Data for processing

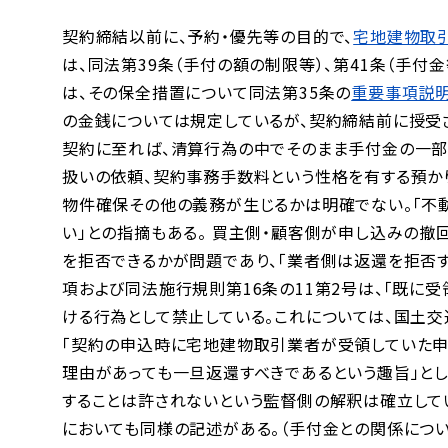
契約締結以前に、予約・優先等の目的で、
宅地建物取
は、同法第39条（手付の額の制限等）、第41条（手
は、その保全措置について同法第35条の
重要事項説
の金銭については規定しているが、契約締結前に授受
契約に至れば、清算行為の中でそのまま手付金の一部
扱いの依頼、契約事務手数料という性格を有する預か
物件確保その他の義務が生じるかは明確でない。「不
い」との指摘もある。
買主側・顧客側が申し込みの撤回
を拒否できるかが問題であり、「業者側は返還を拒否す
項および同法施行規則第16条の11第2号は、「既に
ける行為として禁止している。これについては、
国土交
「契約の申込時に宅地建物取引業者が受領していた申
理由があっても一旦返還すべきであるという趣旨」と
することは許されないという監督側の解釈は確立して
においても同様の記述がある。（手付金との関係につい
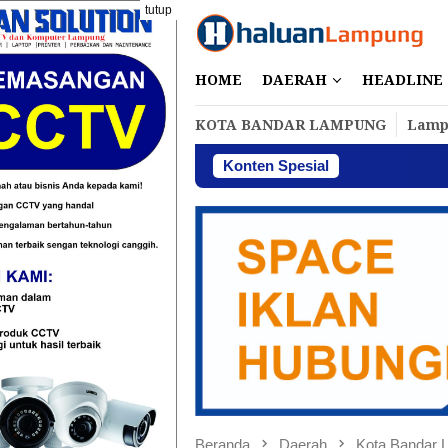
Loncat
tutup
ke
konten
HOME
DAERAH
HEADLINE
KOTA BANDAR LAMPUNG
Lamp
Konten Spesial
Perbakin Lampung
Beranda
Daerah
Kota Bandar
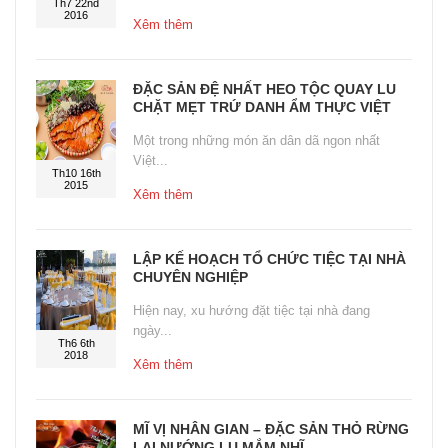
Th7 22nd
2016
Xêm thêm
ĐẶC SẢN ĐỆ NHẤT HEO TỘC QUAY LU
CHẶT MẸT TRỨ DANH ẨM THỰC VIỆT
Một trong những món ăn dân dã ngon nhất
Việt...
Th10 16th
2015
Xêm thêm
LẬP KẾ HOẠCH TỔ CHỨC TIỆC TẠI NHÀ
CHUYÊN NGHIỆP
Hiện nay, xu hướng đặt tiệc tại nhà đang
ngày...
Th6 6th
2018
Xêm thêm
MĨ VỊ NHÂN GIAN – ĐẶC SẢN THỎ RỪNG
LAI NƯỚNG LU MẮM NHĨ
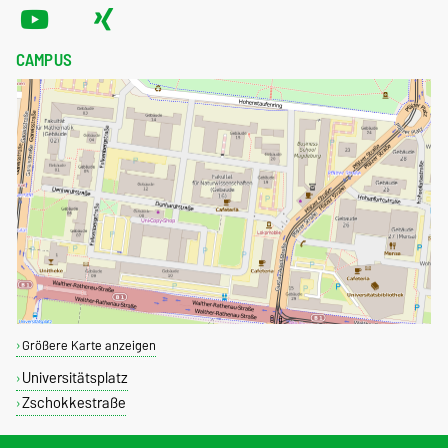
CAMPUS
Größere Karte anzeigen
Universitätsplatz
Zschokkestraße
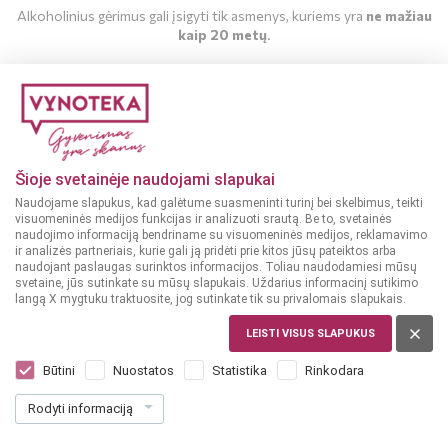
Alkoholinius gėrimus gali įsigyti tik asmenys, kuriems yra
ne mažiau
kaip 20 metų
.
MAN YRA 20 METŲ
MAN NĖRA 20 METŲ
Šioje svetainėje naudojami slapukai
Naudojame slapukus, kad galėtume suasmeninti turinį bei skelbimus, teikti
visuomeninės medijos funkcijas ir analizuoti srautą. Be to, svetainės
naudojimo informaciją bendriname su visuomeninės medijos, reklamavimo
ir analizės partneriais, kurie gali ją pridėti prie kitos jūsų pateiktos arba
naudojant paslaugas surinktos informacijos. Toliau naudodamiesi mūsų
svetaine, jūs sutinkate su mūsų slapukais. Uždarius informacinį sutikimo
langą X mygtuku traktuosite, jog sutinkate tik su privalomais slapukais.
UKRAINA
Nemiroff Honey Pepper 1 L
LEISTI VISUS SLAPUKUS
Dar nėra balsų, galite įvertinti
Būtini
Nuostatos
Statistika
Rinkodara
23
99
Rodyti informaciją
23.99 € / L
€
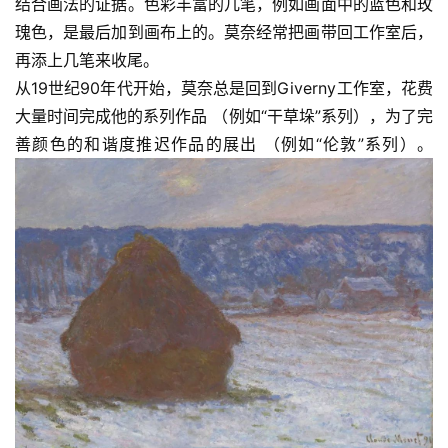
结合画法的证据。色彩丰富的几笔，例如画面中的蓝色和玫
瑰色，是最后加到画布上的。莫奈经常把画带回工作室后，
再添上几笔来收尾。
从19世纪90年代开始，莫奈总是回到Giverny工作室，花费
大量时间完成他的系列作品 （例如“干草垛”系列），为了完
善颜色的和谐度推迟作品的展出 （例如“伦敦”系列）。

What you will do
Please retype all the entries word for word, omitting the pictures.

Answer area
契約締結以前に、予約・優先等の目的で、
宅地建物取
は、同法第39条（手付の額の制限等）、第41条（手
は、その保全措置について同法第35条の
重要事項説
の金銭については規定しているが、契約締結前に授受
契約に至れば、清算行為の中でそのまま手付金の一部
扱いの依頼、契約事務手数料という性格を有する預か
物件確保その他の義務が生じるかは明確でない。「不
い」との指摘もある。
買主側・顧客側が申し込みの撤回
を拒否できるかが問題であり、「業者側は返還を拒否す
項および同法施行規則第16条の11第2号は、「既に
ける行為として禁止している。これについては、
国土交
「契約の申込時に宅地建物取引業者が受領していた申
理由があっても一旦返還すべきであるという趣旨」と
することは許されないという監督側の解釈は確立して
においても同様の記述がある。（手付金との関係につい
Loncat
tutup
ke
konten
HOME
DAERAH
HEADLINE
KOTA BANDAR LAMPUNG
Lamp
Konten Spesial
Perbakin Lampung
Beranda
Daerah
Kota Bandar
Th7 22nd
2016
Xêm thêm
ĐẶC SẢN ĐỆ NHẤT HEO TỘC QUAY LU
CHẶT MẸT TRỨ DANH ẨM THỰC VIỆT
Một trong những món ăn dân dã ngon nhất
Việt...
Th10 16th
2015
Xêm thêm
LẬP KẾ HOẠCH TỔ CHỨC TIỆC TẠI NHÀ
CHUYÊN NGHIỆP
Hiện nay, xu hướng đặt tiệc tại nhà đang
ngày...
Th6 6th
2018
Xêm thêm
MĨ VỊ NHÂN GIAN – ĐẶC SẢN THỎ RỪNG
LAI NƯỚNG LU MẮM NHĨ
CAMPUS
Größere Karte anzeigen
Universitätsplatz
Zschokkestraße
Alkoholinius gėrimus gali įsigyti tik asmenys, kuriems yra
ne mažiau
kaip 20 metų
.
MAN YRA 20 METŲ
MAN NĖRA 20 METŲ
Šioje svetainėje naudojami slapukai
Naudojame slapukus, kad galėtume suasmeninti turinį bei skelbimus, teikti
visuomeninės medijos funkcijas ir analizuoti srautą. Be to, svetainės
naudojimo informaciją bendriname su visuomeninės medijos, reklamavimo
ir analizės partneriais, kurie gali ją pridėti prie kitos jūsų pateiktos arba
naudojant paslaugas surinktos informacijos. Toliau naudodamiesi mūsų
svetaine, jūs sutinkate su mūsų slapukais. Uždarius informacinį sutikimo
langą X mygtuku traktuosite, jog sutinkate tik su privalomais slapukais.
UKRAINA
Nemiroff Honey Pepper 1 L
LEISTI VISUS SLAPUKUS
Dar nėra balsų, galite įvertinti
Būtini
Nuostatos
Statistika
Rinkodara
23
99
Rodyti informaciją
23.99 € / L
€
结合画法的证据。色彩丰富的几笔，例如画面中的蓝色和玫
瑰色，是最后加到画布上的。莫奈经常把画带回工作室后，
再添上几笔来收尾。
从19世纪90年代开始，莫奈总是回到Giverny工作室，花费
大量时间完成他的系列作品 （例如“干草垛”系列），为了完
善颜色的和谐度推迟作品的展出 （例如“伦敦”系列）。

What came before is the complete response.